高校生一年生のとき、一度だけ本気で家出を考えたことがある。何が原因かは忘れてしまったが、母と言い争いになり、いよいよ頭にきた僕は「出てってやる!」と叫んで、部屋に戻り、荷物をまとめ始めた。乱雑に着替えなどを鞄に詰めているときだ。兄が優しく扉をノックした。
「入るぞー」
返事を待たずに入ってきた兄は、僕のほうを一切見ずに床に座り込むと、本棚を物色し始めた。
僕は無視していたが、ついに兄が本棚から勝手にマンガを取り出し、ゲラゲラ笑いながら読みだしたので、口を開いた。
「なに?」
きっと、ちょっと怒った口調になっていたはずだ。
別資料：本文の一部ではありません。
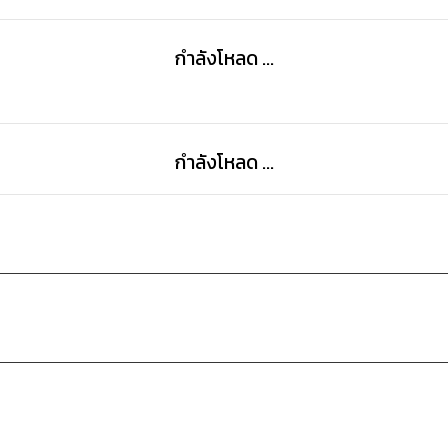
กำลังโหลด ...
กำลังโหลด ...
それでも兄はマンガから顔を上げない。
苛立っていた僕は、兄からマンガを取り上げた。
「おい、なにすんだよ」
「用がないなら出てってくれないかな」
床に座り込む兄を見下ろす形で言った。
「うーん、別に用はないんだけどな」
僕のことを見上げると兄は言った。
「マンガ読みたいな、と思って」
そう言うと、僕に向かって手を差し出した。
相手にするのが馬鹿らしくなり、差し出された手にマンガを渡すと、兄は嬉しそうに「ありがと」とつぶやいた。
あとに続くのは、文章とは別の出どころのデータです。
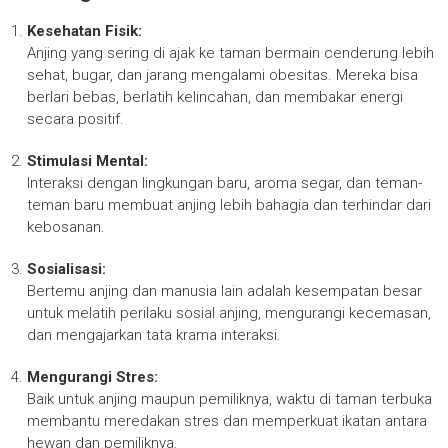
Kesehatan Fisik:
Anjing yang sering di ajak ke taman bermain cenderung lebih
sehat, bugar, dan jarang mengalami obesitas. Mereka bisa
berlari bebas, berlatih kelincahan, dan membakar energi
secara positif.
Stimulasi Mental:
Interaksi dengan lingkungan baru, aroma segar, dan teman-
teman baru membuat anjing lebih bahagia dan terhindar dari
kebosanan.
Sosialisasi:
Bertemu anjing dan manusia lain adalah kesempatan besar
untuk melatih perilaku sosial anjing, mengurangi kecemasan,
dan mengajarkan tata krama interaksi.
Mengurangi Stres:
Baik untuk anjing maupun pemiliknya, waktu di taman terbuka
membantu meredakan stres dan memperkuat ikatan antara
hewan dan pemiliknya.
無視して続きにとりかかろうとすると、兄がふと顔をあげ、不思議そうに僕を見ると言った。
「ところで、お前さっきからなにしてんの?」
そう言うと部屋を見渡し、散らかっていることにようやく気付いたようで、的外れなことを言い出した。
「模様替えか? 兄ちゃん手伝ってやろうか?」
「違うよ。いいから出てってくれないかな」
「ああ! 彼女が来るんだな!」
大声で言うと、何かに気づいたように、はっと口を手で押さえると小声で聞いた。
「まだ内緒か?」
ため息をついて、あのね、と言いかけたが、目をまん丸にして、やばい?と眉を動かす兄の顔を見た瞬間、不覚にも、ふふっと笑ってしまった。
だから兄はずるいのだ。
原因も覚えていないのだから、どうやって収集をつけたかも覚えていないが、この後、僕は家出することなく、母親と仲直りした。兄とのこのやり取りだけはよく覚えていて、たしか、この後しばらくの間、兄は嬉しそうに、いつ彼女連れてくるんだ? と尋ねてきたはずだ。
なんでもできるくせに、ちょっと天然で。そんな兄に、僕は何度も何度も救われてきた。だから劣等感なんて一度も感じたことはない。勉強ができて、スポーツができて、みんなの中心にいて、そんな羨ましいような人が兄であるということが僕の誇りで、そんな兄が大好きなのだから。口にはしないけれど。
新幹線の改札を抜けると兄とはお別れとなった。僕は東京方面へ、兄は大阪方面へ。
なんだかんだで、長時間たわいもない話をして、時間はあっという間に過ぎた。気づいたらお互いぎりぎりの時間になっていたので、少し急ぎ足で改札まで歩いた。
「明日からまた学校か」
「俺、明日休み―」
僕がそれとなしにつぶやくと、兄は嬉しそうに言う。
あっそ、と適当に流すと、兄はちらっと電光掲示板の時計を確認した。
「じゃあ、また。元気でな」
兄が手を軽く上げた。
「うん、じゃ」
僕はそっけなく言うと、くるりと向きを変え、ホームに上がる階段に向かって歩き出した。途中でちらっと振り返ると、兄がさっきと同じ場所で大きく手を振っていた。よくこんな公共の場で恥ずかしさを感じることもなく、手を振ることができるものだ。僕は心の中で悪態をつきながらも、ニヤついてしまわないように、唇を軽くかんだ。